Schwangerschaftswoche 5
Ziemlich genau einen Monat nach unserem Urlaub kauft mein Mann einen Schwangerschaftstest. Meine Periode ist ein paar Tage überfällig und wir finden beide, dass meine Brüste größer geworden sind. Eigentlich sind wir uns sicher, dass ich schwanger sein MUSS, aber wir wollen es schwarz auf weiß.
In der Nacht träume ich davon, nicht genug Urin zu haben, um fünf Sekunden lang auf den Test zu pinkeln, und wir noch einen weiteren Tag warten müssen. Mein Mann träumt währenddessen von Zwillingen.
Am nächsten Morgen laufen wir gemeinsam ins Bad (mein Urin hätte für mindestens drei Tests gereicht), wir warten uuund: Ich bin schwanger!
Jetzt ist offiziell. Nils und ich, wir werden Eltern.
Schwangerschaftswoche 12
Ich weiß schon jetzt nicht mehr, wann wir die Namen für unser Baby eigentlich festgelegt haben. Ich glaube, es war nicht einmal eine Diskussion, sondern eher ein Gespräch von etwa fünf Minuten. Schon vor der Schwangerschaft hatten wir oft über mögliche Namen für unsere Kinder in ferner Zukunft gesprochen. Also legten wir es einfach fest, ohne auch nur in einem einzigen Namensbuch zu blättern. Es würde ein Ole oder eine Alva werden. Je nachdem.
Nun sitze ich auf unserer Couch und suche vergeblich nach Meditationen, bei denen man sich mit dem Baby im Bauch verbinden und mit ihm Kontakt aufnehmen kann, aber ich finde einfach nichts Passendes. Da schließe ich die Augen und spüre in mich hinein.
„Hallo, du“, sage ich und komme mir ein bisschen bescheuert vor. Ich würde das Kleine gern beim Namen nennen, aber kenne das Geschlecht noch nicht.
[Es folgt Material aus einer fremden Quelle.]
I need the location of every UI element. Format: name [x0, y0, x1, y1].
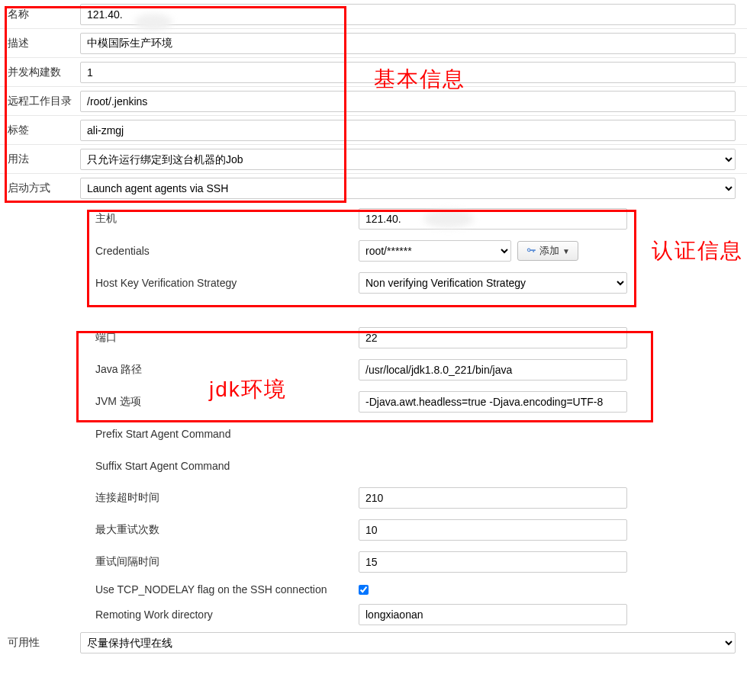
auth-block: 主机 Credentials root/****** 添加 ▼	[0, 203, 747, 299]
label-port: 端口	[88, 331, 359, 345]
input-remoting-dir[interactable]	[359, 604, 627, 625]
input-name[interactable]	[80, 4, 736, 25]
label-conn-timeout: 连接超时时间	[88, 491, 359, 505]
label-retry-wait: 重试间隔时间	[88, 555, 359, 569]
row-remote-fs: 远程工作目录	[0, 87, 747, 116]
input-host[interactable]	[359, 208, 627, 230]
select-credentials[interactable]: root/******	[359, 240, 511, 262]
row-launch-method: 启动方式 Launch agent agents via SSH	[0, 174, 747, 203]
row-java-path: Java 路径	[88, 354, 747, 386]
key-icon	[526, 246, 536, 256]
input-java-path[interactable]	[359, 359, 627, 381]
label-suffix-cmd: Suffix Start Agent Command	[88, 460, 359, 472]
row-suffix-cmd: Suffix Start Agent Command	[88, 450, 747, 482]
row-host: 主机	[88, 203, 747, 235]
input-executors[interactable]	[80, 62, 736, 83]
input-jvm-opts[interactable]	[359, 391, 627, 413]
label-launch-method: 启动方式	[0, 181, 80, 195]
checkbox-tcp-nodelay[interactable]	[359, 585, 369, 595]
label-prefix-cmd: Prefix Start Agent Command	[88, 428, 359, 440]
select-availability[interactable]: 尽量保持代理在线	[80, 632, 736, 653]
label-description: 描述	[0, 37, 80, 50]
row-labels: 标签	[0, 116, 747, 145]
row-availability: 可用性 尽量保持代理在线	[0, 628, 747, 657]
label-hostkey: Host Key Verification Strategy	[88, 277, 359, 289]
input-conn-timeout[interactable]	[359, 487, 627, 509]
label-jvm-opts: JVM 选项	[88, 395, 359, 409]
label-tcp-nodelay: Use TCP_NODELAY flag on the SSH connecti…	[88, 583, 359, 596]
label-remoting-dir: Remoting Work directory	[88, 608, 359, 621]
row-jvm-opts: JVM 选项	[88, 386, 747, 418]
add-button-label: 添加	[539, 244, 559, 258]
row-hostkey: Host Key Verification Strategy Non verif…	[88, 267, 747, 299]
row-remoting-dir: Remoting Work directory	[88, 601, 747, 628]
label-usage: 用法	[0, 153, 80, 166]
row-tcp-nodelay: Use TCP_NODELAY flag on the SSH connecti…	[88, 578, 747, 601]
blur-mask	[423, 210, 474, 228]
label-remote-fs: 远程工作目录	[0, 95, 80, 108]
add-credentials-button[interactable]: 添加 ▼	[517, 241, 578, 261]
row-usage: 用法 只允许运行绑定到这台机器的Job	[0, 145, 747, 174]
row-conn-timeout: 连接超时时间	[88, 482, 747, 514]
blur-mask	[134, 14, 172, 31]
input-retry-wait[interactable]	[359, 551, 627, 573]
label-name: 名称	[0, 8, 80, 21]
form-container: 名称 描述 并发构建数 远程工作目录 标签 用法 只允许运行绑定到这台机器的Jo	[0, 0, 747, 657]
jdk-block: 端口 Java 路径 JVM 选项 Prefix Start Agent Com…	[0, 322, 747, 628]
input-port[interactable]	[359, 327, 627, 348]
row-port: 端口	[88, 322, 747, 354]
label-max-retries: 最大重试次数	[88, 523, 359, 537]
label-labels: 标签	[0, 124, 80, 137]
row-retry-wait: 重试间隔时间	[88, 546, 747, 578]
row-executors: 并发构建数	[0, 58, 747, 87]
label-java-path: Java 路径	[88, 363, 359, 377]
label-executors: 并发构建数	[0, 66, 80, 79]
select-launch-method[interactable]: Launch agent agents via SSH	[80, 178, 736, 199]
row-prefix-cmd: Prefix Start Agent Command	[88, 418, 747, 450]
input-remote-fs[interactable]	[80, 91, 736, 112]
row-description: 描述	[0, 29, 747, 58]
row-credentials: Credentials root/****** 添加 ▼	[88, 235, 747, 267]
select-usage[interactable]: 只允许运行绑定到这台机器的Job	[80, 149, 736, 170]
row-name: 名称	[0, 0, 747, 29]
input-max-retries[interactable]	[359, 519, 627, 541]
input-labels[interactable]	[80, 120, 736, 141]
label-host: 主机	[88, 212, 359, 226]
label-credentials: Credentials	[88, 245, 359, 257]
select-hostkey[interactable]: Non verifying Verification Strategy	[359, 272, 627, 294]
caret-down-icon: ▼	[562, 247, 570, 255]
label-availability: 可用性	[0, 636, 80, 650]
input-description[interactable]	[80, 33, 736, 54]
row-max-retries: 最大重试次数	[88, 514, 747, 546]
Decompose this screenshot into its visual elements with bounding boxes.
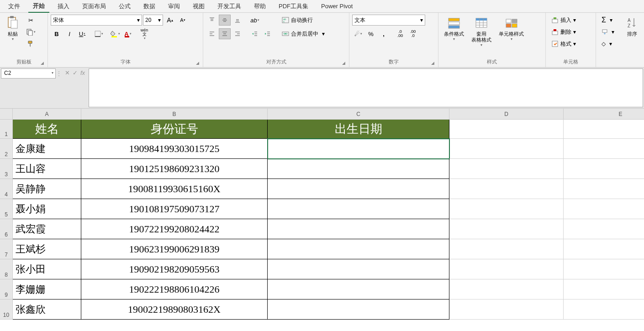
row-header[interactable]: 5 [0,199,13,219]
cell-B4[interactable]: 19008119930615160X [81,179,268,199]
formula-input[interactable] [89,68,643,107]
increase-decimal-button[interactable]: .0.00 [394,28,406,39]
cell-D8[interactable] [449,259,564,279]
cut-button[interactable]: ✂ [25,15,37,26]
align-center-button[interactable] [219,28,231,39]
cell-B10[interactable]: 19002219890803162X [81,299,268,320]
autosum-button[interactable]: Σ▾ [599,15,615,26]
cell-B1[interactable]: 身份证号 [81,120,268,139]
select-all-corner[interactable] [0,109,13,120]
cell-E1[interactable] [564,120,644,139]
decrease-font-button[interactable]: A▾ [177,15,189,26]
cell-B6[interactable]: 190722199208024422 [81,219,268,239]
cell-A3[interactable]: 王山容 [13,159,81,179]
fill-color-button[interactable]: ▾ [109,28,121,39]
cell-C6[interactable] [268,219,449,239]
tab-view[interactable]: 视图 [188,0,209,12]
align-left-button[interactable] [206,28,218,39]
cell-D3[interactable] [449,159,564,179]
cell-C7[interactable] [268,239,449,259]
font-size-select[interactable]: 20▾ [143,15,163,26]
cell-A8[interactable]: 张小田 [13,259,81,279]
tab-developer[interactable]: 开发工具 [213,0,246,12]
name-box[interactable]: C2 ▾ [1,68,56,79]
cell-E2[interactable] [564,139,644,159]
row-header[interactable]: 2 [0,139,13,159]
clear-button[interactable]: ◇▾ [599,38,615,49]
cell-styles-button[interactable]: 单元格样式▾ [496,15,527,42]
underline-button[interactable]: U▾ [76,28,88,39]
decrease-decimal-button[interactable]: .00.0 [407,28,419,39]
cell-D9[interactable] [449,279,564,299]
number-launcher[interactable]: ◢ [431,61,434,65]
align-right-button[interactable] [232,28,243,39]
col-header[interactable]: D [449,109,564,120]
comma-button[interactable]: , [378,28,390,39]
cell-D5[interactable] [449,199,564,219]
copy-button[interactable]: ▾ [25,26,37,37]
tab-pdf[interactable]: PDF工具集 [274,0,313,12]
cell-C4[interactable] [268,179,449,199]
cell-B3[interactable]: 190125198609231320 [81,159,268,179]
cell-A6[interactable]: 武宏霞 [13,219,81,239]
cell-E4[interactable] [564,179,644,199]
cell-D2[interactable] [449,139,564,159]
row-header[interactable]: 4 [0,179,13,199]
currency-button[interactable]: ☄▾ [352,28,364,39]
cell-A5[interactable]: 聂小娟 [13,199,81,219]
tab-review[interactable]: 审阅 [164,0,185,12]
cell-B7[interactable]: 190623199006291839 [81,239,268,259]
align-top-button[interactable] [206,15,218,26]
tab-file[interactable]: 文件 [4,0,25,12]
wrap-text-button[interactable]: abc 自动换行 [279,15,327,26]
orientation-button[interactable]: ab▾ [249,15,261,26]
cell-B8[interactable]: 190902198209059563 [81,259,268,279]
cell-E6[interactable] [564,219,644,239]
font-launcher[interactable]: ◢ [196,61,199,65]
clipboard-launcher[interactable]: ◢ [41,61,44,65]
cell-A9[interactable]: 李姗姗 [13,279,81,299]
col-header[interactable]: C [268,109,449,120]
col-header[interactable]: B [81,109,268,120]
cell-C3[interactable] [268,159,449,179]
insert-cells-button[interactable]: 插入▾ [549,15,579,26]
tab-formulas[interactable]: 公式 [114,0,135,12]
font-color-button[interactable]: A ▾ [122,28,134,39]
cell-A2[interactable]: 金康建 [13,139,81,159]
cell-C2[interactable] [268,139,449,159]
increase-indent-button[interactable] [262,28,274,39]
format-cells-button[interactable]: 格式▾ [549,38,579,49]
fill-button[interactable]: ▾ [599,26,617,37]
cell-E8[interactable] [564,259,644,279]
number-format-select[interactable]: 文本▾ [352,15,425,26]
cell-D6[interactable] [449,219,564,239]
cell-A10[interactable]: 张鑫欣 [13,299,81,320]
cell-A4[interactable]: 吴静静 [13,179,81,199]
tab-layout[interactable]: 页面布局 [78,0,111,12]
border-button[interactable]: ▾ [93,28,105,39]
cell-B2[interactable]: 190984199303015725 [81,139,268,159]
cell-E7[interactable] [564,239,644,259]
row-header[interactable]: 6 [0,219,13,239]
cell-C9[interactable] [268,279,449,299]
sort-filter-button[interactable]: AZ 排序 [622,15,642,38]
cell-D4[interactable] [449,179,564,199]
cancel-button[interactable]: ✕ [65,69,70,76]
splitter[interactable]: ⋮ [57,68,61,108]
col-header[interactable]: A [13,109,81,120]
cell-A1[interactable]: 姓名 [13,120,81,139]
cell-D10[interactable] [449,299,564,320]
cell-E3[interactable] [564,159,644,179]
cell-D7[interactable] [449,239,564,259]
bold-button[interactable]: B [51,28,63,39]
italic-button[interactable]: I [63,28,75,39]
tab-home[interactable]: 开始 [28,0,49,13]
col-header[interactable]: E [564,109,644,120]
row-header[interactable]: 8 [0,259,13,279]
row-header[interactable]: 9 [0,279,13,299]
cell-E9[interactable] [564,279,644,299]
tab-powerpivot[interactable]: Power Pivot [317,1,357,11]
cell-A7[interactable]: 王斌杉 [13,239,81,259]
row-header[interactable]: 7 [0,239,13,259]
cell-C1[interactable]: 出生日期 [268,120,449,139]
„Bist du Alva?“, frage ich also. Nichts. Natürlich nicht, was hatte ich denn erwartet? „Oder bist du Ole?“, frage ich trotzdem und ich kann es nicht anders beschreiben: In meinem Bauch fängt es plötzlich ganz aufgeregt an zu kribbeln. „Hallo, Ole“, sage ich und auch wenn ich noch nicht weiß, ob mein Gefühl mich trügt oder nicht, so bleibt es doch einer dieser magischen Momente, in denen ich mein Glück nicht fassen kann. Ich bin schwanger und darf all das tatsächlich erleben.
Schwangerschaftswoche 23
Wenn ich an Weihnachten 2020 denke, dann denke ich natürlich an Abstand, Mundschutz und Lockdown, an viele Ängste und Fragezeichen. Ich denke aber vor allem an das schönste und entspannteste Weihnachtsfest, das ich in meinem Erwachsenenleben bisher erlebt habe. Ich denke an das Kind in meinem Bauch, das fröhlich strampelt und Schluckauf hat und an all die Hände, die es in den Weihnachtstagen zum ersten Mal fühlen können. Es ist verrückt, wie präsent unser Baby jetzt schon ist und wie viele Menschen es gibt, die es nicht abwarten können, es endlich kennenzulernen. Es war ein Weihnachten, an dem ich vieles einfach so sein gelassen habe, wie es eben ist. Geschenke ohne Schleifen, Crème Brûlée ohne Zucker, eine Weihnachtskarte mit falschem Foto und Essen ohne schlechtes Gewissen. Vieles war nicht so perfekt, wie es ein Teil von mir gern gehabt hätte, aber gerade dadurch, dass ich losgelassen habe, war ich überhaupt bereit für all die großen und kleinen Wunder. Für Tränen bei der Geschenkübergabe, wühlen in Müllsäcken voll Babyklamotten und ein Ultraschallbild mit dem Namen “Ole” darauf.